// Benjamin Skinner
// LPO 9951: PhD Student Research Practicum
// Fall 2015

// QUICK NOTE RE: QUANTILE CUTS USING -egen- WITH -cut-

// When discussing -egen- with -cut- in class the other day, I bumbled around
// an explanation regarding the different types of cuts one can make to
// continuous data. Hopefully this quick note will clear things up.

// header stuff    
clear all
set more off
set seed 316810

// generate fake data
set obs 1000
gen loginc = rnormal(10,1)
gen inc = exp(loginc)

// look at distribution of fake income variables
sum loginc inc
hist loginc, name(h_loginc)
hist inc, name(h_inc)

// Notice the skew of income when it isn't logged? Let's say that we want
// to categorize our income values into four groups. There are two general
// ways to do this that are based on qualitatively different ideas about
// how those groups should be created.

// (1) Equally sized bins based on the data at hand
// (2) Potentially unequal bins based on theoretically- or population-derived
//     cut points

// Neither is right or wrong in general. But the approach is important
// depending on the needs of your analyses. As I'll show below, the method
// used to cut the income variable will substantively change the way various
// values are coded.

// (1) Equally-sized bins ------------------------------------------------------

// create equal groups; show
egen inc_q = cut(inc), group(4) icodes
table inc_q

// This is what we did in class. Stata divides the distribution of income
// into four groups by setting the cuts at the 25th, 50th, and 75th percentiles.
// In this scenario, the data are assumed fixed and the cut points are
// relative to the values seen in the data.

// (2) Unequally-sized bins ----------------------------------------------------

// create unequal groups based on set cuts; show
egen inc_q2 = cut(inc), at(0,25000,50000,75000,1000000000) icodes
table inc_q2

// This approach is different. Instead of fixing the data and allowing the cut
// points to change, we instead fixed the cut points and require the data
// to bin accordingly. Notice how this time we had to include n + 1 cuts,
// where n = # of groups. This requires some knowledge about the range of the
// variable. I know that no values are below zero or above 1 billion. If not
// careful, Stata will return missing values for those that fall outside of the
// cut points.

// Why do it this second way? Perhaps your cut points are fixed by a theoretical
// framework. Or maybe you need to align categories of income in this dataset
// with those found in another. In both cases, it makes more sense to treat the
// cutpoints as fixed and the data as realizations of a random variable or
// distribution that should be binned accordingly.

// compare binning through cross table -----------------------------------------

// cross-table
table inc_q inc_q2

// Notice how we get very different categorizations. If the bins were the same,
// we should see a perfect diagonal matrix of values 250. This would mean that
// all income values coded as 0 using the first method would be 0 using the
// second method. The same would hold true for the other values.

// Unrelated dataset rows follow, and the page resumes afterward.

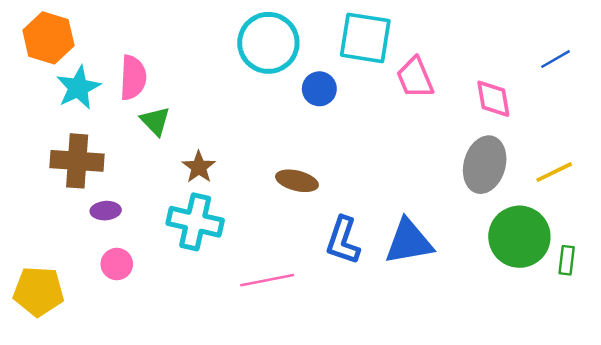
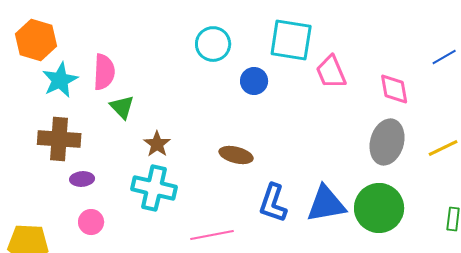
cyan circle: (268, 43) -> (213, 44), size x0.7
green circle: (519, 237) -> (379, 208), moved

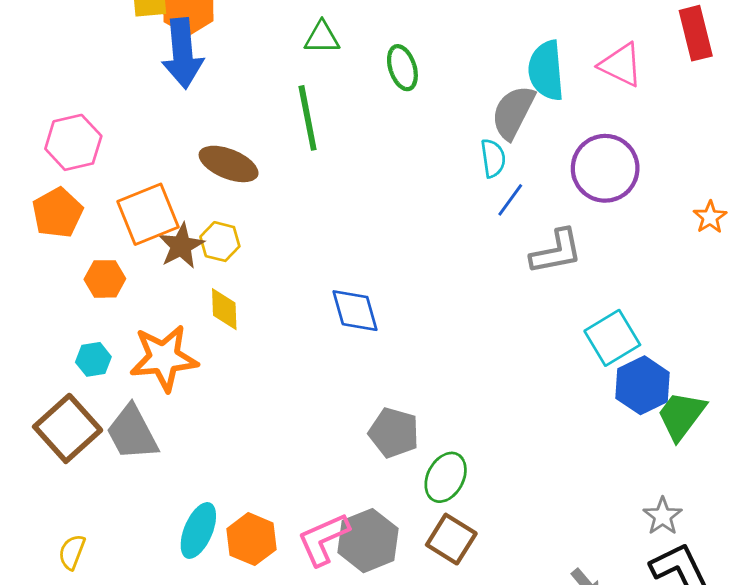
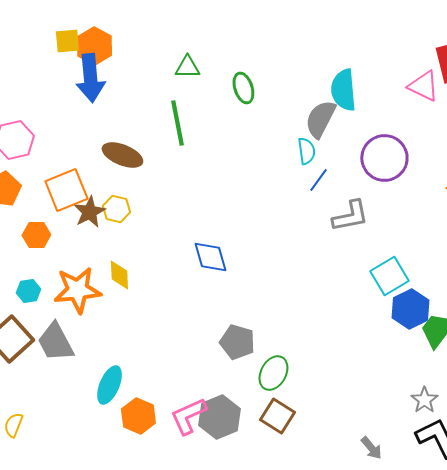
pink triangle: (621, 65) -> (423, 86), moved
yellow diamond: (224, 309) -> (119, 275), moved
cyan ellipse: (198, 530) -> (109, 385), moved

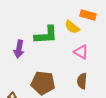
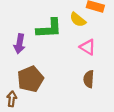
brown pentagon: (43, 83) -> (30, 79), moved, turned -30

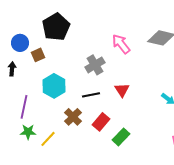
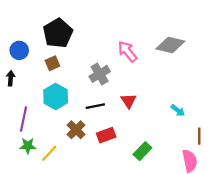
brown square: (38, 55) -> (52, 63), moved
red rectangle: (101, 122) -> (106, 135), turned 30
green rectangle: (121, 137) -> (142, 151), moved

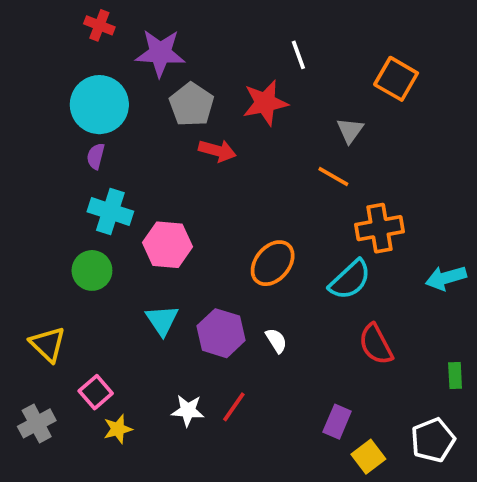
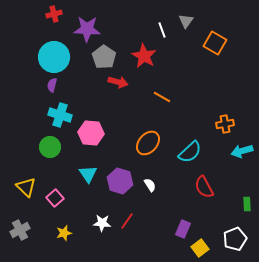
red cross: (99, 25) -> (54, 14), turned -35
red star: (265, 103) -> (144, 56), turned -30
gray triangle: (350, 130) -> (186, 21), moved
orange line: (333, 176) -> (162, 97), moved
orange cross: (379, 228) -> (225, 124), moved, size x0.7
pink square: (96, 392) -> (55, 198), moved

// Instead, we have very different codings. While it seems that all the 0 values
// were coded the same by each method, the latter method also coded all formerly
// 1 values as 0 (NB: based on the way Stata creates random numbers, you may
// have slightly different results; setting the seed at the top should have
// helped, but differences may remain). The upper categories are split between
// the two methods.

// FINAL THOUGHT

// Both choices make sense within their respective contexts. The takeaway here
// is that in both situations, you have grouped a continuous variable into
// four categories. The grouping means something quite different in each case.
// Just be clear about what you are doing in your documentation/labeling.

exit